UNE MORGUE POUR MAMMIFÈRES MARINS
L'équipe a utilisé les bras mécaniques du submersible pour récupérer les ossements sur plusieurs sites de décomposition de baleines. Certains des restes les plus importants appartenaient à des cétacés à fanons (Mysticeti), notamment un rorqual boréal (Balaenoptera borealis) et un petit rorqual de l'Atlantique (Balaenoptera bonaerensis). La majorité des squelettes appartenaient toutefois à des baleines à bec, une famille de cétacés peu connus dotés d'un bec ou rostre, semblable à celui d'un dauphin et constitué d'os denses. Ces baleines, capables de plonger dans les profondeurs, peuvent retenir leur souffle pendant plus d'une heure, utilisant leur rostre renforcé et leurs dents en forme de défenses pour se défendre face à leurs rivaux.
Grâce à la densité de leur museau, plusieurs de ces crânes étaient remarquablement bien conservés malgré leur long séjour au fond de l'océan. Au fil des siècles, bon nombre des crânes ont également été recouverts de croûtes noires de ferromanganèse, un composé qui se précipite à partir de l'eau de mer. Stephen Godfrey compare cette croûte minérale à un « sarcophage » protecteur qui conserve le crâne.
Certains des crânes appartenaient à deux espèces modernes de baleines à bec : la baleine à bec d'Andrews (Mesoplodon bowdoini) et la baleine à bec de Layard (Mesoplodon layardii). Parmi les espèces de baleines à bec éteintes, les scientifiques en ont identifié et nommé une nouvelle : Pterocetus diamantinae, qui vivait il y a 5,3 millions d'années. Dans le cadre de futures études, ces spécimens de baleines à bec pourraient aider les chercheurs à mieux comprendre comment ce groupe insaisissable de mammifères marins des profondeurs a développé son mode de vie extrême.
POURQUOI TANT DE BALEINES SONT-ELLES MORTES ICI ?
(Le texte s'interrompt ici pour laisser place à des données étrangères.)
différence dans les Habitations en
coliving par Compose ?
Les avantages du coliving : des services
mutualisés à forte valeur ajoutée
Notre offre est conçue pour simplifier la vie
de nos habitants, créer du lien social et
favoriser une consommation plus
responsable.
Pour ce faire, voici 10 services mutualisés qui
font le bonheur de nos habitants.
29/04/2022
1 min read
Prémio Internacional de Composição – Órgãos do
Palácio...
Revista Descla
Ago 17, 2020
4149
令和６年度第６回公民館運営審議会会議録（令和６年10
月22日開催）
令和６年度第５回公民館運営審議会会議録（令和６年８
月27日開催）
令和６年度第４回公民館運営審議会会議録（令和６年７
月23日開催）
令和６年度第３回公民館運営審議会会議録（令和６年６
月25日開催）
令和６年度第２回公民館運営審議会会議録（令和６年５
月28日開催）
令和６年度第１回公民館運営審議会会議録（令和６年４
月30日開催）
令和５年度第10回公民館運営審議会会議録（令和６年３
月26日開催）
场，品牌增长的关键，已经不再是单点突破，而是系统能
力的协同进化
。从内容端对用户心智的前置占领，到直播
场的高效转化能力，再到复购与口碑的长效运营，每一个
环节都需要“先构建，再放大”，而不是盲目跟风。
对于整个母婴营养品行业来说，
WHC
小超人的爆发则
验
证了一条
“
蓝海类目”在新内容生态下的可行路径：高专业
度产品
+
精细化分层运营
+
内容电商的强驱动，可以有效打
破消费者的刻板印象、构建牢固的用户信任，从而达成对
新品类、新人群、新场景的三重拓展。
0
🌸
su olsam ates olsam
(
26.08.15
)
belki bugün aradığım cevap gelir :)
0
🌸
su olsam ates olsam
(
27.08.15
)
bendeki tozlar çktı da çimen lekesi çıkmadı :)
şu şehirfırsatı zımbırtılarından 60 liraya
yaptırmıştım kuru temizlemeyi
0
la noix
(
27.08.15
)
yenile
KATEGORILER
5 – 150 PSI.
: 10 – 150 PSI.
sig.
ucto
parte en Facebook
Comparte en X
Les scientifiques pensent que la présence abondante de carcasses de baleines dans la zone de Diamantina s'explique par sa situation géographique et sa profondeur. Cette partie de l'océan Indien se trouve le long des routes migratoires de plusieurs espèces de baleines à fanons, et les calamars et poissons présents dans ces eaux profondes attirent également les baleines à bec. Certains de ces cétacés sont probablement morts pendant leurs expéditions de chasse dans les fosses marines de la région, qui se trouvent en dessous de leur profondeur maximale de plongée. Une fois qu'ils ont succombé à l'épuisement ou à un accident de décompression, leurs squelettes ont coulé et se sont accumulés dans les fosses en forme de V pendant des millions d'années.
L'équipe de chercheurs soupçonne que des accumulations similaires d'ossements anciens existent probablement dans d'autres zones où se rassemblent les baleines à bec, notamment dans les eaux profondes au large des côtes d'Afrique du Sud et de la péninsule ibérique.
Stephen Godfrey pense que cette découverte inspirera d'autres chercheurs à explorer ces profondeurs à la recherche d'autres nécropoles de baleines. « Il n'y a aucune raison pour qu'il n'existe pas de carcasses de baleines similaires dans d'autres fosses », affirme-t-il. Et qui sait combien de nouvelles espèces ces cryptes de cétacés encore inconnues pourraient abriter.